The news took over this week.
Concerning the Arab Revolution, there is some good news. Yemen’s dictator Salah finally negotiated with the opposition parties to leave power and the country. OK, so he’s gone. Problem: his family and the whole power structure remain in place. Elections have been promised in two months, however, if the current government runs those elections, then nothing much will change. The people have not bought it and continue to protest and civilians continue to die everyday. It’s a rocky road ahead.
Dozens of Syrian civilians also continue to die everyday while peaceful protests continue. Unfortunately, the US government may attempt to weigh in on the side of the revolution in order to maintain influence in the region, giving the revolution a bad name (messy politics in this part of the world). Hard to predict the outcome. I salute the courage of the Syrian people. It’s a rocky road ahead.
Egyptians protested in Tahrir Square once again to oust the prime minister, viewed as a Mubarak supporter. So the ruling military council (which basically has a death grip on the country) named another prime minister who had served in the Mubarak government—unacceptable in the eyes of protesters, as one might imagine. In the meantime, Egyptians elected a parliamentary assembly to formulate a new constitution. However, the military council intends to have the final say on any proposed constitution. The military council (Mubarak’s cohorts) obviously wants to keep power, influence, and wealth. It’s a rocky road ahead.
The new transitional Libyan government is having difficulties bringing armed groups under control and collecting weapons, while trying to form a new army. Tripoli is under lockdown and militia groups have been asked to return home. Armed groups have attempted to cross the border into Tunisia and when refused, have been known to open fire on authorities. Tunisians living in towns along the Libyan border, the very people who opened their homes to Libyan refugees, appear to be fed up with the lawlessness that war has unleashed. Tunisian authorities have closed the border until the Libyan government can send competent authorities to control the situation.

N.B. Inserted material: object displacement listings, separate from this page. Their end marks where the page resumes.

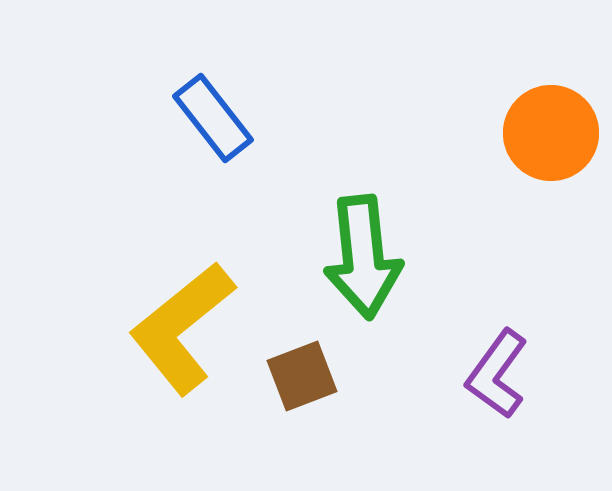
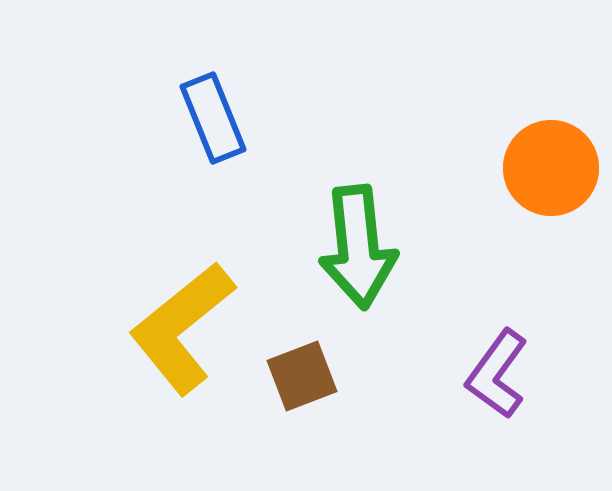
blue rectangle: rotated 16 degrees clockwise
orange circle: moved 35 px down
green arrow: moved 5 px left, 10 px up
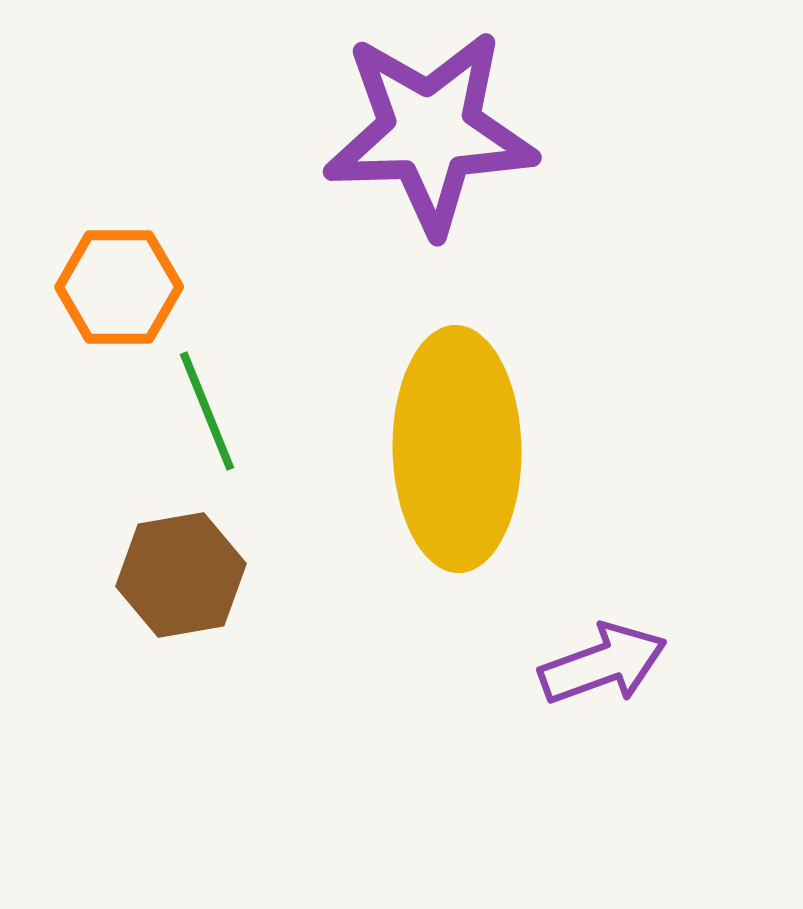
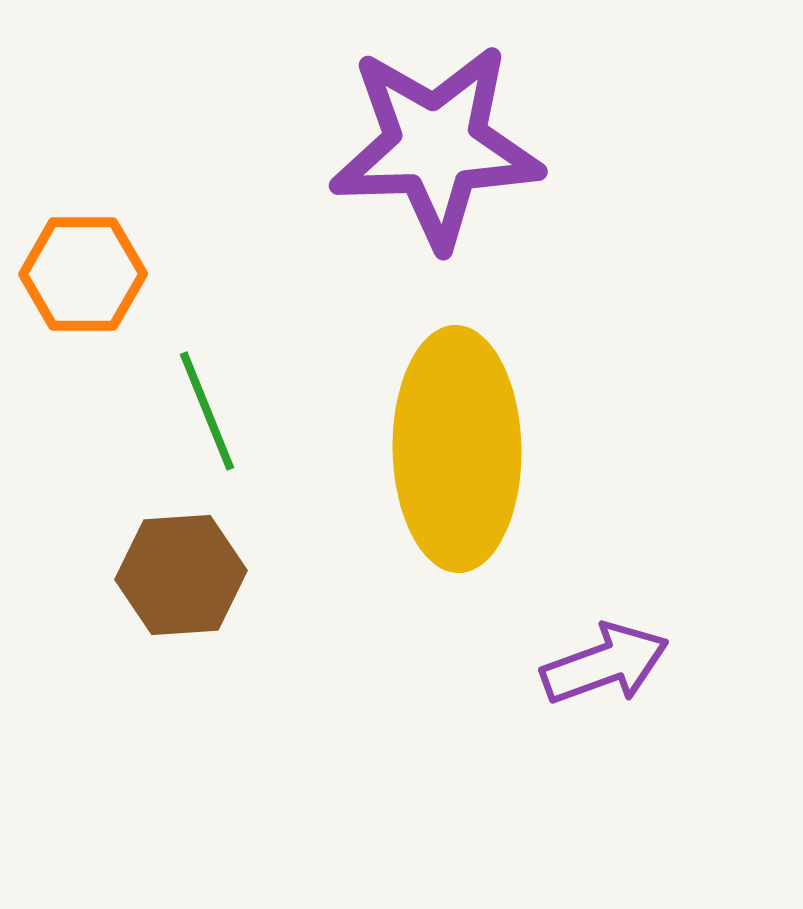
purple star: moved 6 px right, 14 px down
orange hexagon: moved 36 px left, 13 px up
brown hexagon: rotated 6 degrees clockwise
purple arrow: moved 2 px right
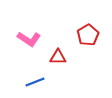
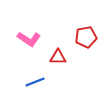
red pentagon: moved 2 px left, 2 px down; rotated 20 degrees clockwise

Members of Tunisia’s constitutional assembly seem to have forgotten that their role is to write a new constitution. A tug of war has developed as certain groups demand a “piece of the cake” in the new government. In the meantime, the Central Bank has issued warnings that the country is on the brink of bankruptcy and protests continue to cripple the economy. Liquid bottled gas, which many people use to cook and heat, has become scarce as temperatures drop.
As if there weren’t enough urgent problems, a university in Tunis closed temporarily because bearded men beseiged it, demanding that women students wear a “niqab” (black fabric covering the head and face) if they wanted to take their exams. I would first comment that I have nothing against women who choose to “veil”, that is, wear a headscarf and modest clothing if that is their choice. One’s clothing should not get in the way of attending school, voting, working, or anything else for that matter. However, attacking university women and imposing a way of dress—which has no foundation in Tunisian tradition, by the way (this comes from the Gulf)—impinges on women’s rights. History shows that the attack upon women is not a question of religion (Islam preaches moderation), but rather a bid for power that makes use of women as pawns. Why don’t they go and empty the numerous bars of drunken men? It seems these men perceive university women not only as a threat but the “weakest link” as well. Economic and social classes also enter into the question, as new groups struggle to fill the power vacuum and push aside established upper and middle classes.
And I would venture to guess that Tunisia is doing better than anybody else.
Indeed, it’s a rocky road ahead.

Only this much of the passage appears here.